Dans Le Vingtième Siècle – Roman d’une Parisienne d’après-demain (1877), Robida imagine des déplacements instantanés, grâce à un métro mondial et des voies navigables couvrant toute la planète. Mais aussi de l’électroménager omniprésent, libérant du temps de loisir, et des femmes aux plus hautes positions sociales et politiques (on y croise des avocates et des députées). Ironiquement, Robida pointe, déjà, les limites du progrès, en parlant d’une vie dorénavant épuisante, sans repos, tournée vers une hyperproductivité vaine.
Son ultime roman, Un chalet dans les airs (1925) imagine une famille décidant de fuir un Paris futuriste saturé par les travaux de réfection et de mise aux normes… À bord d’une maison volante, engagée dans un tour du monde de dix ans plutôt réjouissant et optimiste, malgré quelques inquiétudes sur l’industrialisation de la société. On y découvre d’ailleurs deux des autres peurs des contemporains marqués par la Grande Guerre : les dangers des progrès militaires et la déshumanisation de l’individu.
… mais aussi impitoyable, entre guerre et malbouffe
C’est une obsession chez beaucoup d’auteurs du début du XXᵉ siècle : dans le futur, on mangera tout sous forme de pilules déshydratées, et ça ne sera sans doute pas très bon. Les artistes d’alors, plutôt convaincus par la notion de progrès scientifique, en percevaient déjà très bien les limites. Des angoisses liées à l’essor de la société industrielle et au changement de mode de vie trop rapide qui font imaginer à Charles Nicolle, dans une nouvelle de 1934, la disparition pure et simple de l’humanité.
Mais, davantage que des problèmes de pilules au goût de steak de synthèse, les auteurs du premier quart du XXᵉ siècle semblent travaillés par l’angoisse des nouvelles techniques militaires. Ainsi que par une manière de faire la guerre de plus en plus destructrice et impitoyable. Robida lui-même détaillait ses craintes dans des ouvrages tels que La Guerre au XXe siècle (1887) imaginant un conflit mondial vers 1945, ou encore la terrifiante Guerre infernale (1907), spéculant sur un possible conflit apocalyptique autour de l’an 2000.
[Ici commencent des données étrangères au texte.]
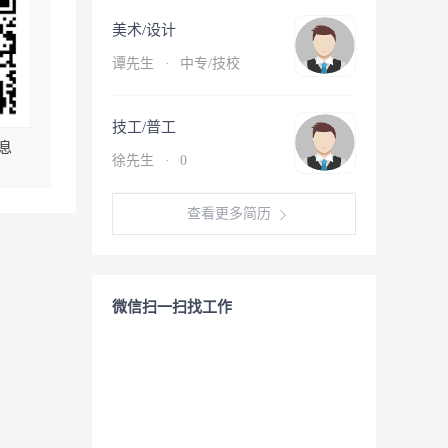
美术/设计
谭先生
·
中专/技校
技工/普工
息
徐先生
·
0
查看更多简历
微信扫一扫找工作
D’une manière générale, le ton est alors souvent le même pour imaginer l’avenir : un développement massif et démocratique des infrastructures et des technologies, des progrès sociaux indéniables, mais une certaine perte de sens et une montée de périls nouveaux. Une vision partagée par exemple par un chroniqueur du Petit Parisien en 1923 devant une vitrine futuriste d’un magasin imaginant Tombouctou au XXe siècle en mégalopole tentaculaire : à la fois spectaculaire et dangereusement vertigineux. La vérité n’était, au fond, pas si éloignée.